On 2005 Jan 12, at 16:12, Phillip J. Eby wrote:

At 02:27 PM 1/12/05 +0000, Mark Russell wrote:
I strongly prefer *not* to have A->B and B->C automatically used to
construct A->C.  Explicit is better than implicit, if in doubt don't
guess, etc etc.

So I'd support:

    - As a first cut, no automatic transitive adaptation

- Later, and only if experience shows there's a need for it,

Well, by the experience of the people who use it, there is a need, so it's already "later". :) And at least my experience *also* shows that transitive interface inheritance with adaptation is much easier to accidentally screw up than transitive adapter composition -- despite the fact that nobody objects to the former.

A-hem -- I *grumble* about the former (and more generally the fact that inheritance is taken as so deucedly *committal*:-). If it doesn't really count as a "complaint" it's only because I doubt I can do anything about it and I don't like tilting at windmills. But, I _DO_ remember Microsoft's COM, with inheritance of interface *NOT* implying anything whatsoever (except the fact that the inheriting one has all the methods of the inherited one with the same signature, w/o having to copy and paste, plus of course you can add more) -- I remember that idea with fondness, as I do many other features of a components-system that, while definitely not without defects, was in many respects a definite improvement over the same respects in its successors.
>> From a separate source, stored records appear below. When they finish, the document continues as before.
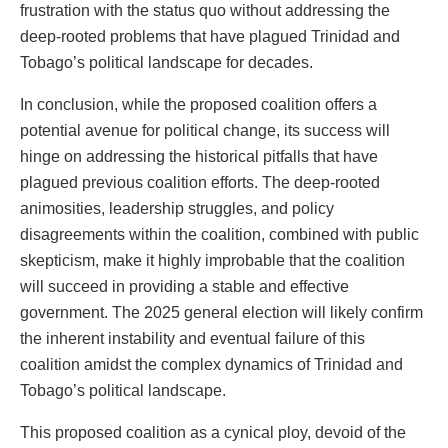
frustration with the status quo without addressing the
deep-rooted problems that have plagued Trinidad and
Tobago’s political landscape for decades.
In conclusion, while the proposed coalition offers a
potential avenue for political change, its success will
hinge on addressing the historical pitfalls that have
plagued previous coalition efforts. The deep-rooted
animosities, leadership struggles, and policy
disagreements within the coalition, combined with public
skepticism, make it highly improbable that the coalition
will succeed in providing a stable and effective
government. The 2025 general election will likely confirm
the inherent instability and eventual failure of this
coalition amidst the complex dynamics of Trinidad and
Tobago’s political landscape.
This proposed coalition as a cynical ploy, devoid of the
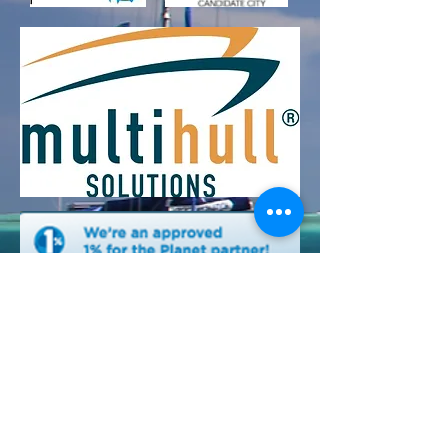
Cruising With A Cause Inc/ 910 18th Ave N,
Lake Worth, FL , 33460
non-profit 501c3 EIN
26-3407022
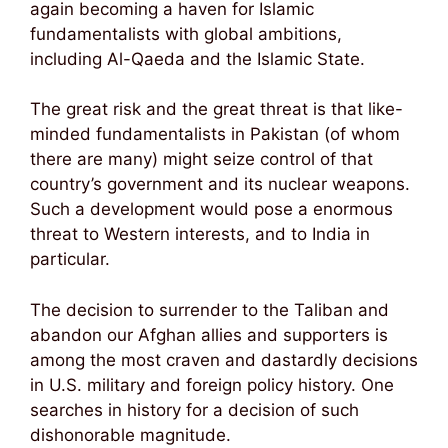
again becoming a haven for Islamic
fundamentalists with global ambitions,
including Al-Qaeda and the Islamic State.
The great risk and the great threat is that like-
minded fundamentalists in Pakistan (of whom
there are many) might seize control of that
country’s government and its nuclear weapons.
Such a development would pose a enormous
threat to Western interests, and to India in
particular.
The decision to surrender to the Taliban and
abandon our Afghan allies and supporters is
among the most craven and dastardly decisions
in U.S. military and foreign policy history. One
searches in history for a decision of such
dishonorable magnitude.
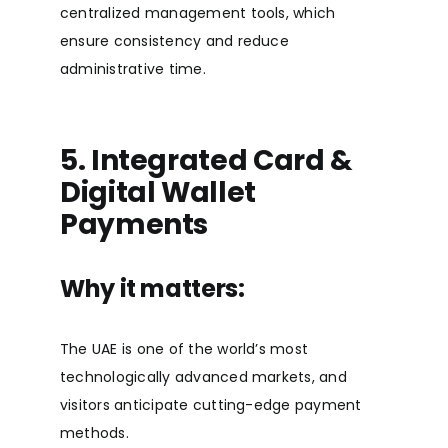
centralized management tools, which
ensure consistency and reduce
administrative time.
5. Integrated Card &
Digital Wallet
Payments
Why it matters:
The UAE is one of the world’s most
technologically advanced markets, and
visitors anticipate cutting-edge payment
methods.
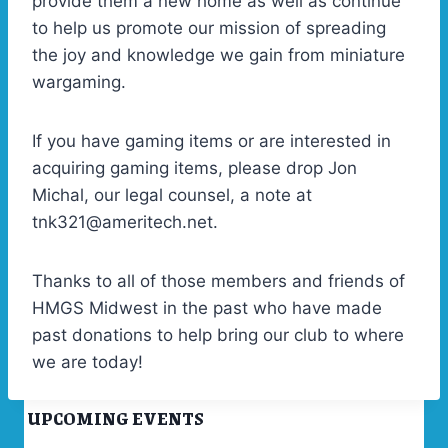
provide them a new home as well as continue
to help us promote our mission of spreading
the joy and knowledge we gain from miniature
wargaming.
If you have gaming items or are interested in
acquiring gaming items, please drop Jon
Michal, our legal counsel, a note at
tnk321@ameritech.net.
Thanks to all of those members and friends of
HMGS Midwest in the past who have made
past donations to help bring our club to where
we are today!
UPCOMING EVENTS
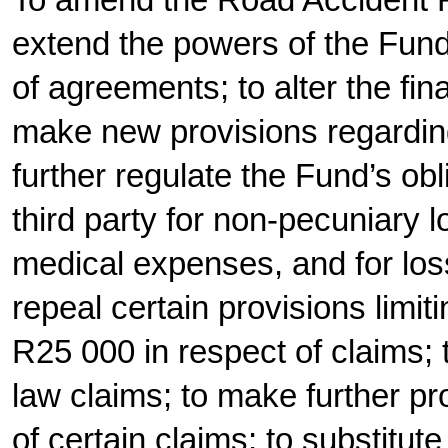
To amend the Road Accident F
extend the powers of the Fund
of agreements; to alter the fin
make new provisions regarding
further regulate the Fund’s ob
third party for non-pecuniary lo
medical expenses, and for los
repeal certain provisions limitin
R25 000 in respect of claims;
law claims; to make further pro
of certain claims; to substitut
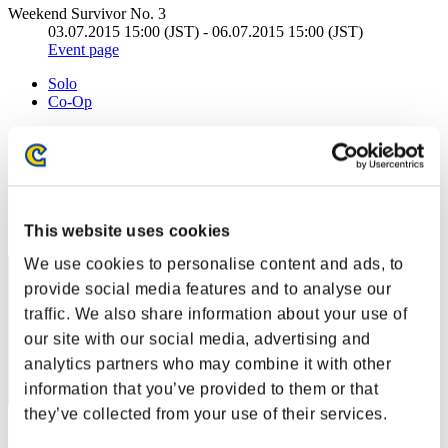
Weekend Survivor No. 3
03.07.2015 15:00 (JST) - 06.07.2015 15:00 (JST)
Event page
Solo
Co-Op
(Rankings are updated every 6 hours.)
Rankings
Rank
This website uses cookies
21
We use cookies to personalise content and ads, to
provide social media features and to analyse our
traffic. We also share information about your use of
our site with our social media, advertising and
analytics partners who may combine it with other
information that you’ve provided to them or that
they’ve collected from your use of their services.
Score: -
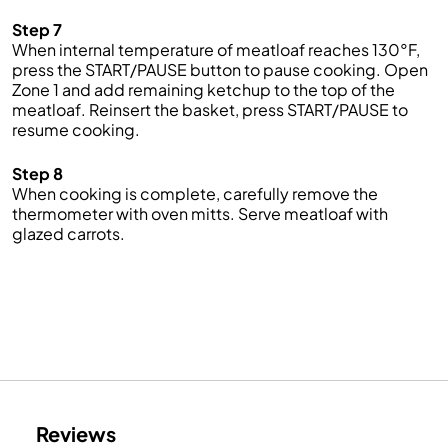
Step 7
When internal temperature of meatloaf reaches 130°F,
press the START/PAUSE button to pause cooking. Open
Zone 1 and add remaining ketchup to the top of the
meatloaf. Reinsert the basket, press START/PAUSE to
resume cooking.
Step 8
When cooking is complete, carefully remove the
thermometer with oven mitts. Serve meatloaf with
glazed carrots.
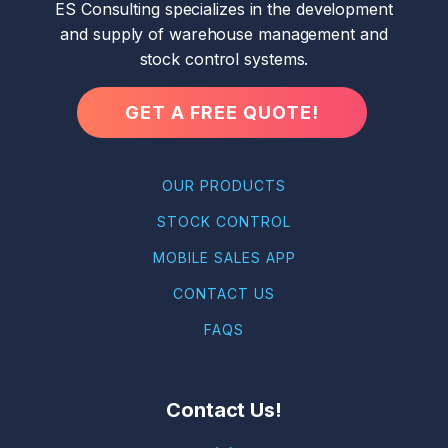
ES Consulting specializes in the development
and supply of warehouse management and
stock control systems.
GET A FREE QUOTE!
OUR PRODUCTS
STOCK CONTROL
MOBILE SALES APP
CONTACT US
FAQS
Contact Us!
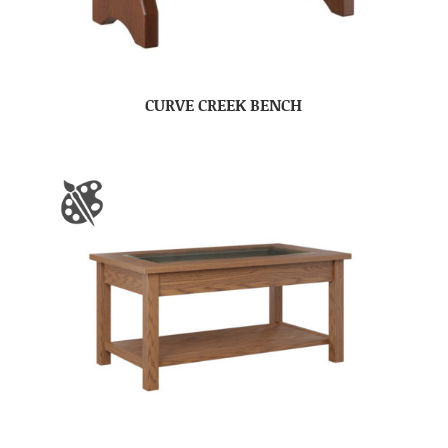
CURVE CREEK BENCH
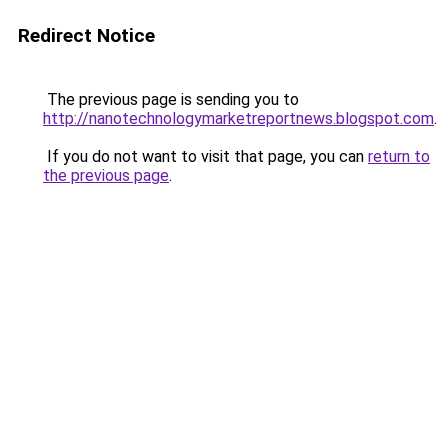
Redirect Notice
The previous page is sending you to
http://nanotechnologymarketreportnews.blogspot.com
.
If you do not want to visit that page, you can
return to
the previous page
.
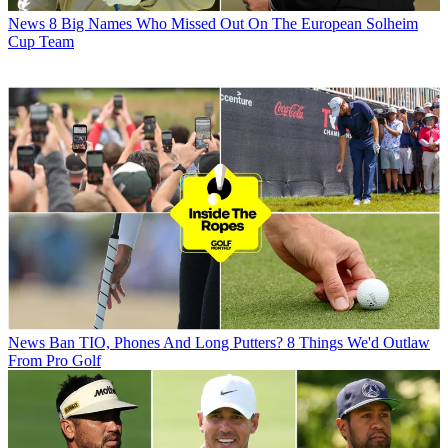
News
8 Big Names Who Missed Out On The European Solheim
Cup Team
News
Ban TIO, Phones And Long Putters? 8 Things We'd Outlaw
From Pro Golf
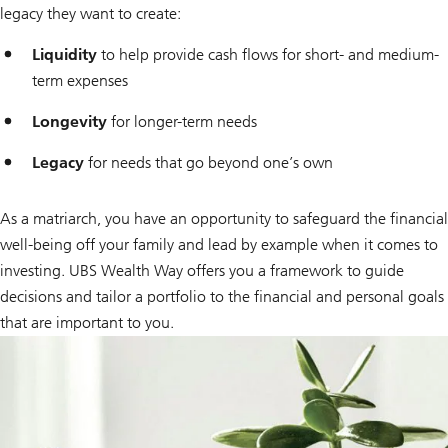
legacy they want to create:
Liquidity
to help provide cash flows for short- and medium-
term expenses
Longevity
for longer-term needs
Legacy
for needs that go beyond one’s own
As a matriarch, you have an opportunity to safeguard the financial
well-being off your family and lead by example when it comes to
investing. UBS Wealth Way offers you a framework to guide
decisions and tailor a portfolio to the financial and personal goals
that are important to you.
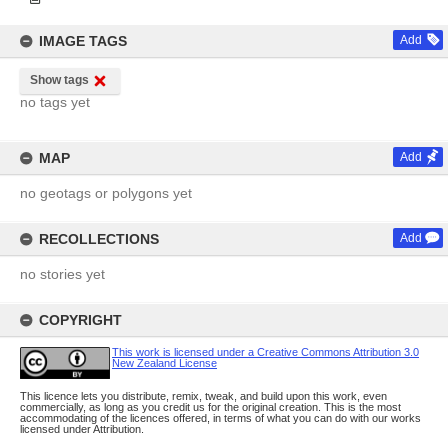
IMAGE TAGS
Add
Show tags
no tags yet
MAP
Add
no geotags or polygons yet
RECOLLECTIONS
Add
no stories yet
COPYRIGHT
This work is licensed under a Creative Commons Attribution 3.0
New Zealand License
This licence lets you distribute, remix, tweak, and build upon this work, even
commercially, as long as you credit us for the original creation. This is the most
accommodating of the licences offered, in terms of what you can do with our works
licensed under Attribution.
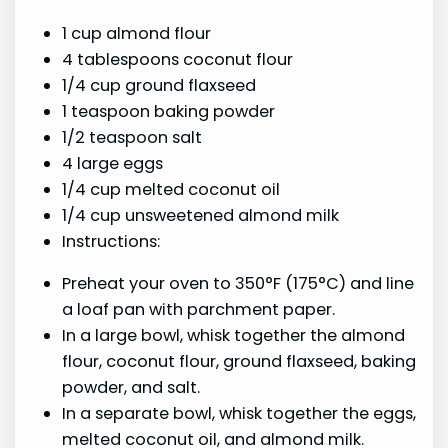
1 cup almond flour
4 tablespoons coconut flour
1/4 cup ground flaxseed
1 teaspoon baking powder
1/2 teaspoon salt
4 large eggs
1/4 cup melted coconut oil
1/4 cup unsweetened almond milk
Instructions:
Preheat your oven to 350°F (175°C) and line
a loaf pan with parchment paper.
In a large bowl, whisk together the almond
flour, coconut flour, ground flaxseed, baking
powder, and salt.
In a separate bowl, whisk together the eggs,
melted coconut oil, and almond milk.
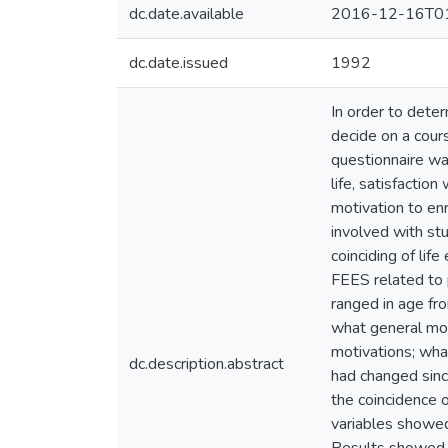
dc.date.available
2016-12-16T01
dc.date.issued
1992
In order to dete
decide on a cours
questionnaire wa
life, satisfactio
motivation to enr
involved with stu
coinciding of lif
FEES related to 
ranged in age fr
what general mot
motivations; wha
dc.description.abstract
had changed sinc
the coincidence o
variables showed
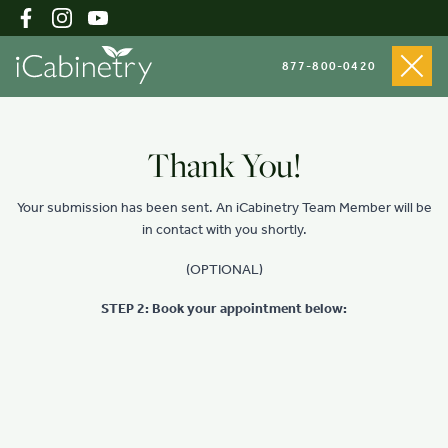
877-800-0420
Shop Cabinets
Thank You!
Your submission has been sent. An iCabinetry Team Member will be
Inspiration Gallery
in contact with you shortly.
(OPTIONAL)
About
STEP 2: Book your appointment below:
Testimonials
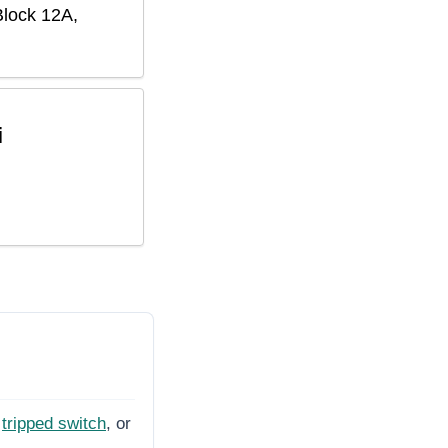
Block 12A,
i
tripped switch
, or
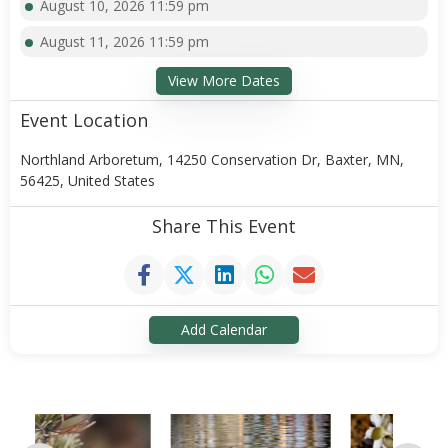
August 10, 2026 11:59 pm
August 11, 2026 11:59 pm
View More Dates
Event Location
Northland Arboretum, 14250 Conservation Dr, Baxter, MN,
56425, United States
Share This Event
Add Calendar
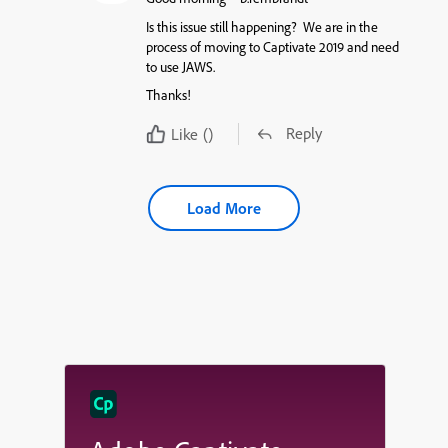
Is this issue still happening? We are in the
process of moving to Captivate 2019 and need
to use JAWS.
Thanks!
Reply
Like
()
Load More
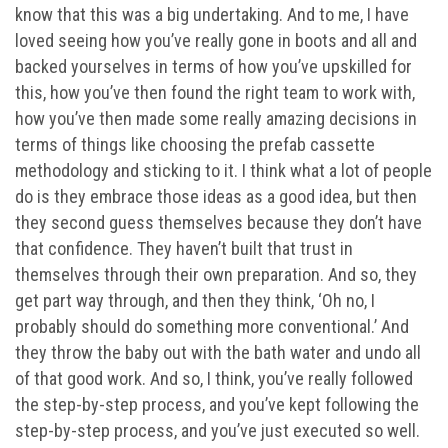
know that this was a big undertaking. And to me, I have
loved seeing how you’ve really gone in boots and all and
backed yourselves in terms of how you’ve upskilled for
this, how you’ve then found the right team to work with,
how you’ve then made some really amazing decisions in
terms of things like choosing the prefab cassette
methodology and sticking to it. I think what a lot of people
do is they embrace those ideas as a good idea, but then
they second guess themselves because they don’t have
that confidence. They haven’t built that trust in
themselves through their own preparation. And so, they
get part way through, and then they think, ‘Oh no, I
probably should do something more conventional.’ And
they throw the baby out with the bath water and undo all
of that good work. And so, I think, you’ve really followed
the step-by-step process, and you’ve kept following the
step-by-step process, and you’ve just executed so well.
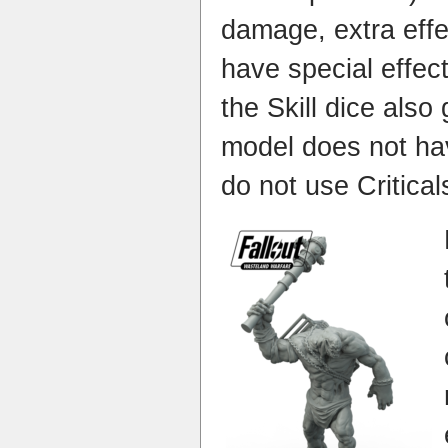
damage, extra effe
have special effec
the Skill dice also
model does not have
do not use Critical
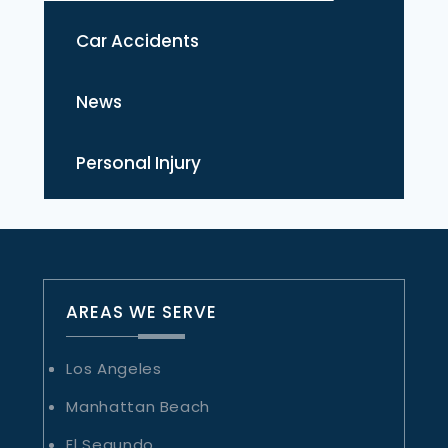
Car Accidents
News
Personal Injury
AREAS WE SERVE
Los Angeles
Manhattan Beach
El Segundo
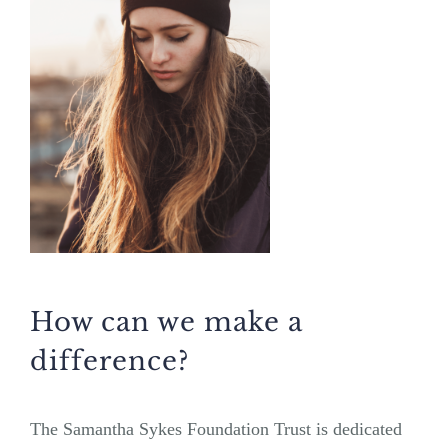
How can we make a
difference?
The Samantha Sykes Foundation Trust is dedicated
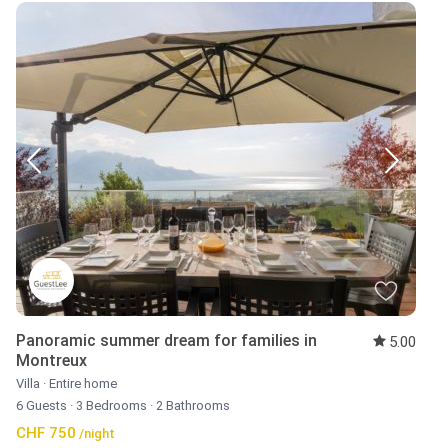
Panoramic summer dream for families in
5.00
Montreux
Villa
·
Entire home
6 Guests
·
3 Bedrooms
·
2 Bathrooms
CHF 750
/night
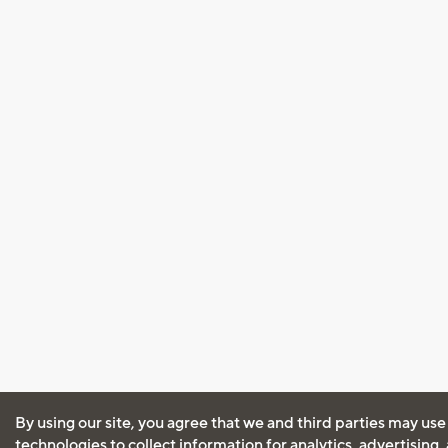
By using our site, you agree that we and third parties may use
technologies to collect information for analytics, advertising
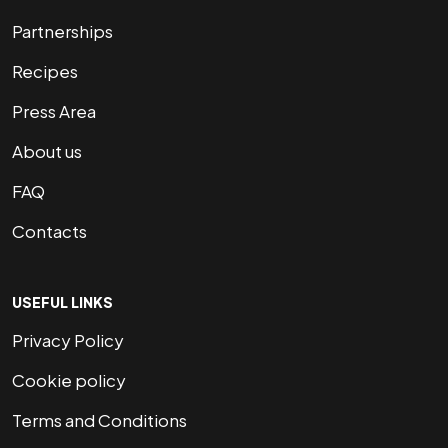
Partnerships
Recipes
Press Area
About us
FAQ
Contacts
USEFUL LINKS
Privacy Policy
Cookie policy
Terms and Conditions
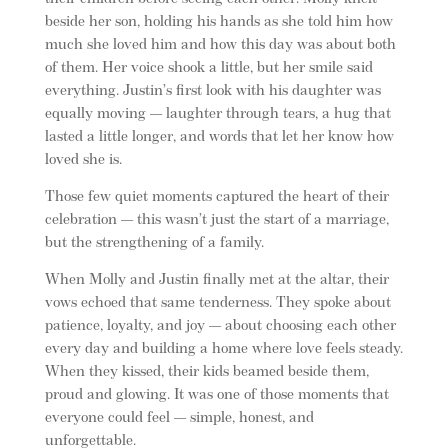
beside her son, holding his hands as she told him how
much she loved him and how this day was about both
of them. Her voice shook a little, but her smile said
everything. Justin’s first look with his daughter was
equally moving — laughter through tears, a hug that
lasted a little longer, and words that let her know how
loved she is.
Those few quiet moments captured the heart of their
celebration — this wasn’t just the start of a marriage,
but the strengthening of a family.
When Molly and Justin finally met at the altar, their
vows echoed that same tenderness. They spoke about
patience, loyalty, and joy — about choosing each other
every day and building a home where love feels steady.
When they kissed, their kids beamed beside them,
proud and glowing. It was one of those moments that
everyone could feel — simple, honest, and
unforgettable.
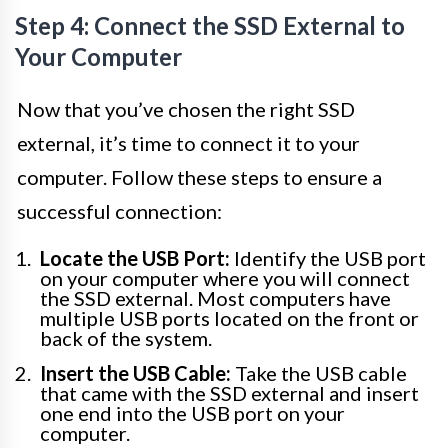
Step 4: Connect the SSD External to
Your Computer
Now that you’ve chosen the right SSD
external, it’s time to connect it to your
computer. Follow these steps to ensure a
successful connection:
Locate the USB Port:
Identify the USB port
on your computer where you will connect
the SSD external. Most computers have
multiple USB ports located on the front or
back of the system.
Insert the USB Cable:
Take the USB cable
that came with the SSD external and insert
one end into the USB port on your
computer.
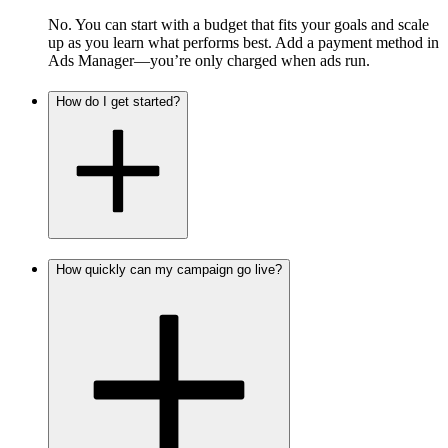
No. You can start with a budget that fits your goals and scale
up as you learn what performs best. Add a payment method in
Ads Manager—you’re only charged when ads run.
How do I get started?
How quickly can my campaign go live?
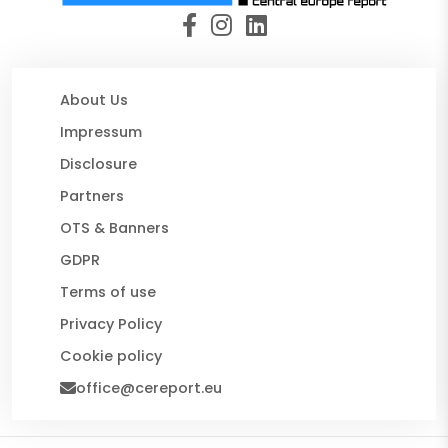
About Us
Impressum
Disclosure
Partners
OTS & Banners
GDPR
Terms of use
Privacy Policy
Cookie policy
office@cereport.eu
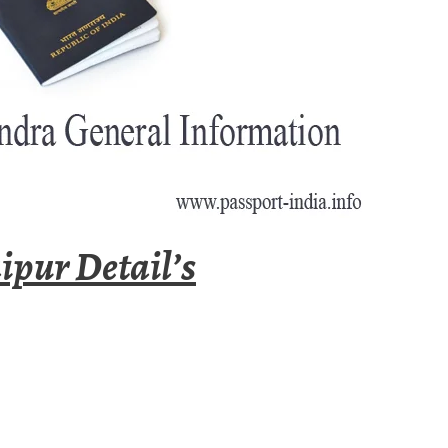
ipur Detail’s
The other thing that really blows my mind is that the people who object to the idea don't get that transitive interface inheritance can produce the exact same problem, and it's more likely to happen in actual *practice*, than it is in theory.

Believe me, I'm perfectly glad to believe that [a] implied transitivity in any form, and [b] hypercommittal inheritance, cause HUGE lots of problems; and to take your word that the combination is PARTICULARLY bug-prone in practice. It's just that I doubt I can do anything much to help the world avoid that particular blight.


As for the issue of what should and shouldn't exist in Python, it doesn't really matter; PEP 246 doesn't (and can't!) *prohibit* transitive adaptation. However, I do strongly object to the spreading of theoretical FUD about a practical, useful technique, much as I would object to people saying that "using significant whitespace is braindead" who had never tried actually using Python. The theoretical problems with transitive adapter composition are in my experience just as rare as whitespace-eating nanoviruses from outer space.

Well, I'm not going to start real-life work on a big and complicated system (the kind where such problems would emerge) relying on a technique I'm already dubious about, if I have any say in the matter, so of course I'm unlikely to gain much real-life experience -- I'm quite content, unless somebody should be willing to pay me adequately for my work yet choose to ignore my advice in the matter;-), to rely on imperfect analogies with other experiences based on other kinds of unwanted and unwarranted but uncontrollable and unstoppable applications of transitivity by underlying systems and frameworks.


I already know -- you told us so -- that if I had transitivity as you wish it (uncontrollable, unstoppable, always-on) I could not any more write and register a perfectly reasonable adapter which fills in with a NULL an optional field in the adapted-to interface, without facing undetected degradation of information quality by that adapter being invisibly, uncontrollably chained up with another -- no error message, no nothing, no way to stop this -- just because a direct adapter wasn't correctly written and registered. Just this "detail", for me, is reason enough to avoid using any framework that imposes such noncontrollable transitivity, if I possibly can.